April 29, 2016

ONLY A PC KILLJOY COULD HATE THE NEW JUNGLE BOOK, R. J. Moeller writes at Acculturated; but sadly PC killjoys are all too plentiful these days:

In a post titled, “How Disney’s New Jungle Book Subverts the Gross Colonialism of Rudyard Kipling,” Katy Waldman of Slate had the following to contribute to the conversation:

Well, Kipling was certainly a racist f**k—look no further than his novel Kim for a portrait of brave British spies and slavish, dark-skinned Buddhists—but The Jungle Book, which Kipling wrote out of a Vermont cabin in 1894, doesn’t showcase his bigotry so much as his uncritical reverence for power. Might makes right mesmerized Kipling; the more ruthless the subjugation, the better. He loved the panther Bagheera with his liquid menace (“his jaws shut with a snap, for he did not believe in being humble”), the terrifying python Kaa, and most of all Mowgli, who commands fire and possesses a gaze the beasts cannot meet without flinching. You might wince at the subtext of these characters’ dominance—for Kipling, whites were born rulers as surely as tigers were born predators—or point out the author’s lack of pity for the weak. You might furrow your brow at the way the Indian villagers succumb to supernatural babble and suspicion. But as far as pure and explicit racism goes, Kipling’s novel scores lower than Disney’s 1967 movie, which introduced a great ape called King Louie (after Louie Armstrong) who sang minstrel songs about his desire to get civilized.

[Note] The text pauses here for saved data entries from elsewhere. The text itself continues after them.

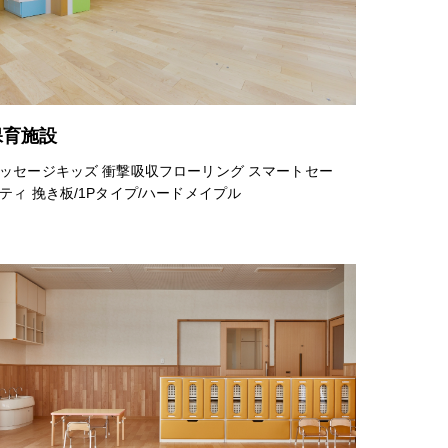
保育施設
ッセージキッズ 衝撃吸収フローリング スマートセー
ティ 挽き板/1Pタイプ/ハードメイプル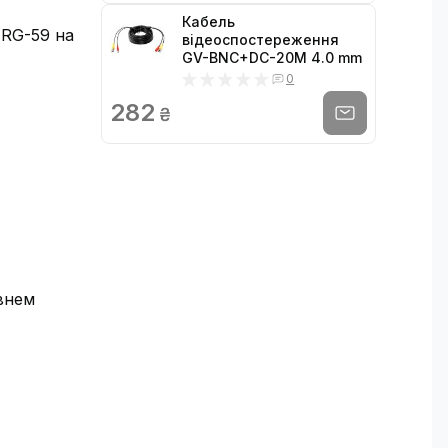
Кабель
; RG-59 на
відеоспостереження
GV-BNC+DC-20M 4.0 mm
0
282
₴
івнем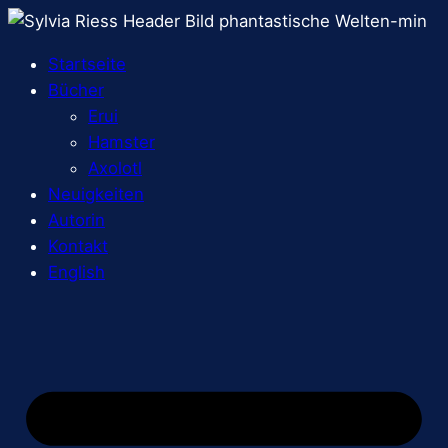
Startseite
Bücher
Erui
Hamster
Axolotl
Neuigkeiten
Autorin
Kontakt
English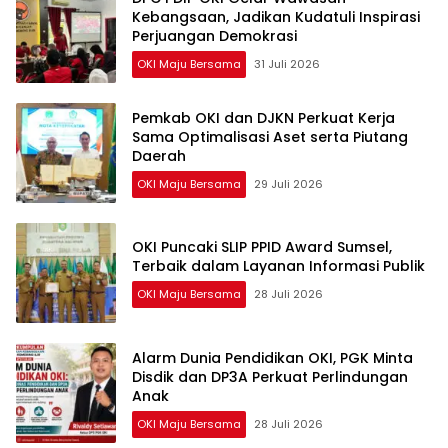
Kebangsaan, Jadikan Kudatuli Inspirasi
Perjuangan Demokrasi
OKI Maju Bersama
31 Juli 2026
Pemkab OKI dan DJKN Perkuat Kerja
Sama Optimalisasi Aset serta Piutang
Daerah
OKI Maju Bersama
29 Juli 2026
OKI Puncaki SLIP PPID Award Sumsel,
Terbaik dalam Layanan Informasi Publik
OKI Maju Bersama
28 Juli 2026
Alarm Dunia Pendidikan OKI, PGK Minta
Disdik dan DP3A Perkuat Perlindungan
Anak
OKI Maju Bersama
28 Juli 2026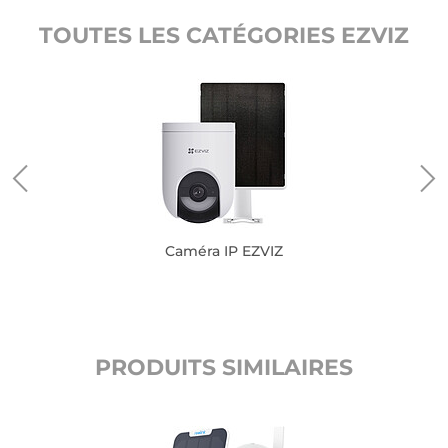
TOUTES LES CATÉGORIES EZVIZ
Caméra IP EZVIZ
PRODUITS SIMILAIRES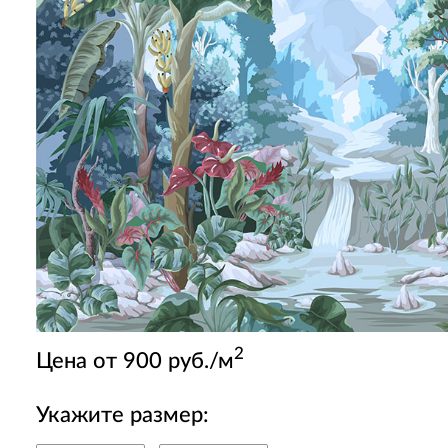
2
Цена от 900 руб./м
Укажите размер: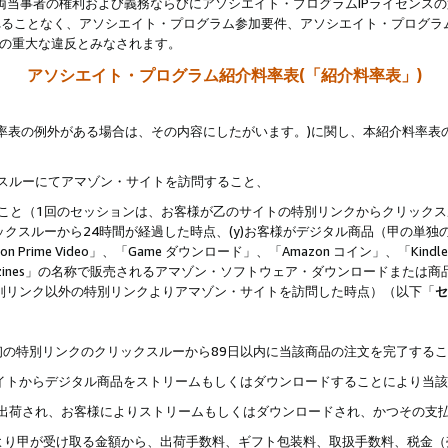
両当事者の権利および義務ならびにアソシエイト・プログラムIPライセンス
されることなく、アソシエイト・プログラム参加要件、アソシエイト・プログラ
約の重大な違反とみなされます。
アソシエイト・プログラム紹介料率表(「紹介料率表」)
料率表の例外がある場合は、その内容にしたがいます。)に関し、本紹介料率表
クスルーにてアマゾン・サイトを訪問すること、
じること（1回のセッションは、お客様が乙のサイトの特別リンクからクリック
ックスルーから24時間が経過した時点、(y)お客様がデジタル商品（甲の単独の
zon Prime Video」、「Game ダウンロード」、「Amazon コイン」、「Kindle 本
ndle Magazines」の名称で販売されるアマゾン・ソフトウェア・ダウンロードまた
特別リンク以外の特別リンクよりアマゾン・サイトを訪問した時点）（以下「
セ
、
、最初の特別リンクのクリックスルーから89日以内に当該商品の注文を完了する
ン・サイトからデジタル商品をストリームもしくはダウンロードすることにより当
様宛に出荷され、お客様によりストリームもしくはダウンロードされ、かつその支
より甲が受け取る金額から、出荷手数料、ギフト包装料、取扱手数料、税金（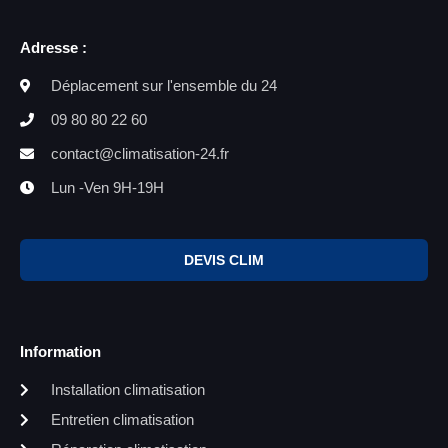
Adresse :
Déplacement sur l'ensemble du 24
09 80 80 22 60
contact@climatisation-24.fr
Lun -Ven 9H-19H
DEVIS CLIM
Information
Installation climatisation
Entretien climatisation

One would have to guess that the Disney Corporation and director Jon Favreau did not set out to promote imperialism, colonialism, or disrespect for those who have suffered under the yoke of foreign rule—but words and ideas and stories do matter.

So what’s a conscientious, free society to do with such controversial, beloved stories? Am I contributing to 19th century crimes against humanity by singing the ballads of Baloo and King Louie while taking my morning shower? Should we start banning books and movies that Slate bloggers find offensive to their delicate sensibilities (on behalf of the ancestors of strangers half a world away)? Ought we to put F-bomb-laced warnings of “Pro-Colonialism Propaganda Contained Within!” on movie posters?

Nahh — that’s what we have Gawker and its spin-off Website io9 for — that’s where Katharine Trendacosta’s review can be found titled “Reminder: Rudyard Kipling Was a Racist Fuck and The Jungle Book Is Imperialist Garbage.” Hard to predict where’s she going with that subtle, nuanced headline:

The Jungle Book is just as drenched with racism and colonialism as anything else Kipling wrote on the subject. The thread running throughout the stories is that Mowgli is superior to the animals that raised him by virtue of being man, not beast. That’s a neat parallel to Britain and India.

“Except Mowgli is…Indian,” Kyle Smith of the New York Post tweeted in response. And as one of his followers added, “But man is superior to animals. What’s wrong with that?”

Why, that’s so, so problematic, to coin an adjective.

If only someone had predicted at the end of the 19th century that intellectual life was about to face a systematic “recessional,” with dire and lasting consequences to the West. (Lest we forget.)